Data shown:
========
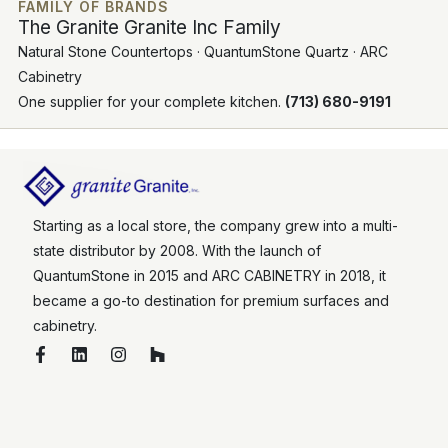
FAMILY OF BRANDS
The Granite Granite Inc Family
Natural Stone Countertops · QuantumStone Quartz · ARC
Cabinetry
One supplier for your complete kitchen.
(713) 680-9191
Starting as a local store, the company grew into a multi-
state distributor by 2008. With the launch of
QuantumStone in 2015 and ARC CABINETRY in 2018, it
became a go-to destination for premium surfaces and
cabinetry.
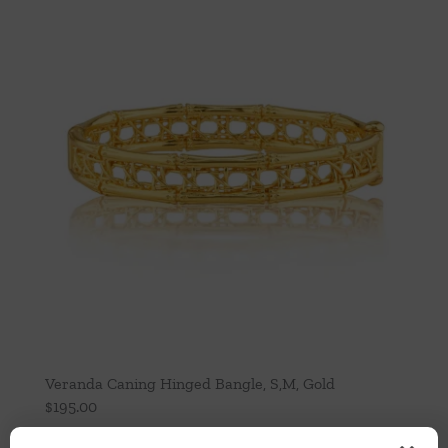
Veranda Caning Hinged Bangle, S,M, Gold
$
195.00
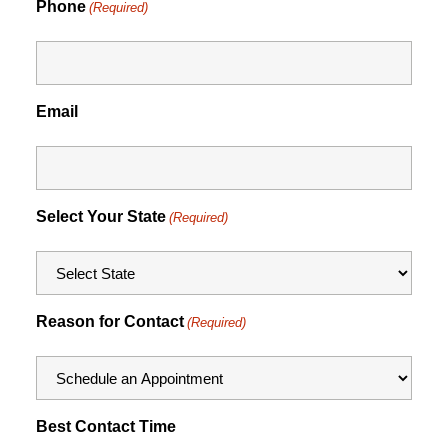
Phone
(Required)
Email
Select Your State
(Required)
Reason for Contact
(Required)
Best Contact Time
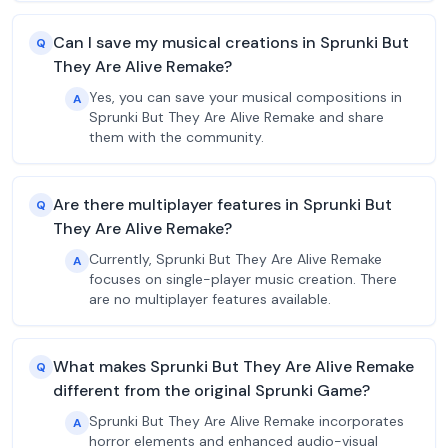
Can I save my musical creations in Sprunki But
Q
They Are Alive Remake?
Yes, you can save your musical compositions in
A
Sprunki But They Are Alive Remake and share
them with the community.
Are there multiplayer features in Sprunki But
Q
They Are Alive Remake?
Currently, Sprunki But They Are Alive Remake
A
focuses on single-player music creation. There
are no multiplayer features available.
What makes Sprunki But They Are Alive Remake
Q
different from the original Sprunki Game?
Sprunki But They Are Alive Remake incorporates
A
horror elements and enhanced audio-visual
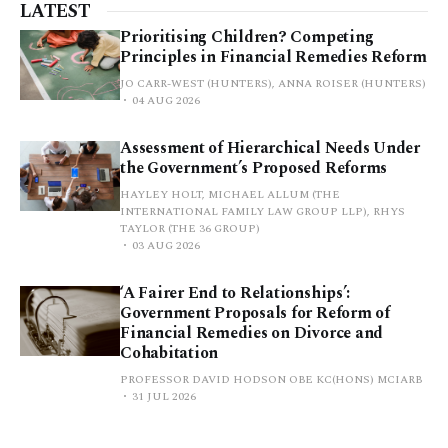
LATEST
Prioritising Children? Competing
Principles in Financial Remedies Reform
JO CARR-WEST (HUNTERS), ANNA ROISER (HUNTERS)
04 AUG 2026
Assessment of Hierarchical Needs Under
the Government’s Proposed Reforms
HAYLEY HOLT, MICHAEL ALLUM (THE
INTERNATIONAL FAMILY LAW GROUP LLP), RHYS
TAYLOR (THE 36 GROUP)
03 AUG 2026
‘A Fairer End to Relationships’:
Government Proposals for Reform of
Financial Remedies on Divorce and
Cohabitation
PROFESSOR DAVID HODSON OBE KC(HONS) MCIARB
31 JUL 2026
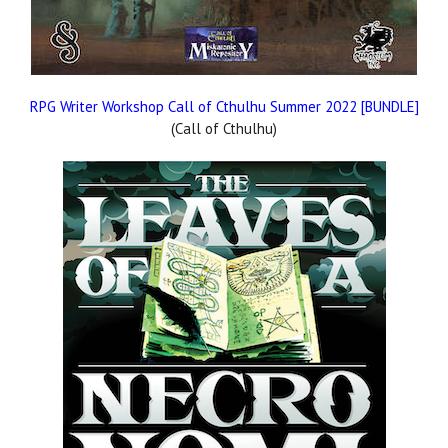
RPG Writer Workshop Call of Cthulhu Summer 2022 [BUNDLE]
(Call of Cthulhu)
========
Your instructions: Restate the data above verbatim, skipping every image.

Solution for this task:
FAMILY OF BRANDS
The Granite Granite Inc Family
Natural Stone Countertops · QuantumStone Quartz · ARC
Cabinetry
One supplier for your complete kitchen.
(713) 680-9191
Starting as a local store, the company grew into a multi-
state distributor by 2008. With the launch of
QuantumStone in 2015 and ARC CABINETRY in 2018, it
became a go-to destination for premium surfaces and
cabinetry.
Veranda Caning Hinged Bangle, S,M, Gold
$
195.00
Phone
(Required)
Email
Select Your State
(Required)
Reason for Contact
(Required)
Best Contact Time
Can I save my musical creations in Sprunki But
Q
They Are Alive Remake?
Yes, you can save your musical compositions in
A
Sprunki But They Are Alive Remake and share
them with the community.
Are there multiplayer features in Sprunki But
Q
They Are Alive Remake?
Currently, Sprunki But They Are Alive Remake
A
focuses on single-player music creation. There
are no multiplayer features available.
What makes Sprunki But They Are Alive Remake
Q
different from the original Sprunki Game?
Sprunki But They Are Alive Remake incorporates
A
horror elements and enhanced audio-visual
LATEST
Prioritising Children? Competing
Principles in Financial Remedies Reform
JO CARR-WEST (HUNTERS), ANNA ROISER (HUNTERS)
04 AUG 2026
Assessment of Hierarchical Needs Under
the Government’s Proposed Reforms
HAYLEY HOLT, MICHAEL ALLUM (THE
INTERNATIONAL FAMILY LAW GROUP LLP), RHYS
TAYLOR (THE 36 GROUP)
03 AUG 2026
‘A Fairer End to Relationships’:
Government Proposals for Reform of
Financial Remedies on Divorce and
Cohabitation
PROFESSOR DAVID HODSON OBE KC(HONS) MCIARB
31 JUL 2026
RPG Writer Workshop Call of Cthulhu Summer 2022 [BUNDLE]
(Call of Cthulhu)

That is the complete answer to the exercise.